Task objective: Could you retype the records word for word but without any pictures?

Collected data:
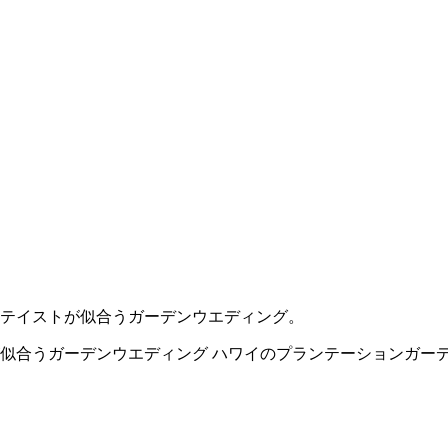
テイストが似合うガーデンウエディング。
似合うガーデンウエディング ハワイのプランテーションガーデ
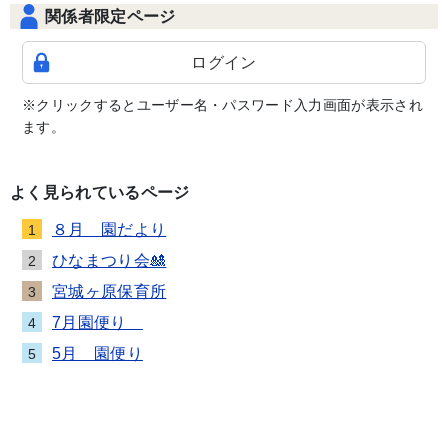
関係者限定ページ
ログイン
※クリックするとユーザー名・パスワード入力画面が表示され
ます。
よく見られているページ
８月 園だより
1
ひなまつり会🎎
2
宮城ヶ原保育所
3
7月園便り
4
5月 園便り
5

Output:
テイストが似合うガーデンウエディング。
似合うガーデンウエディング ハワイのプランテーションガーデ
関係者限定ページ
ログイン
※クリックするとユーザー名・パスワード入力画面が表示され
ます。
よく見られているページ
８月 園だより
1
ひなまつり会🎎
2
宮城ヶ原保育所
3
7月園便り
4
5月 園便り
5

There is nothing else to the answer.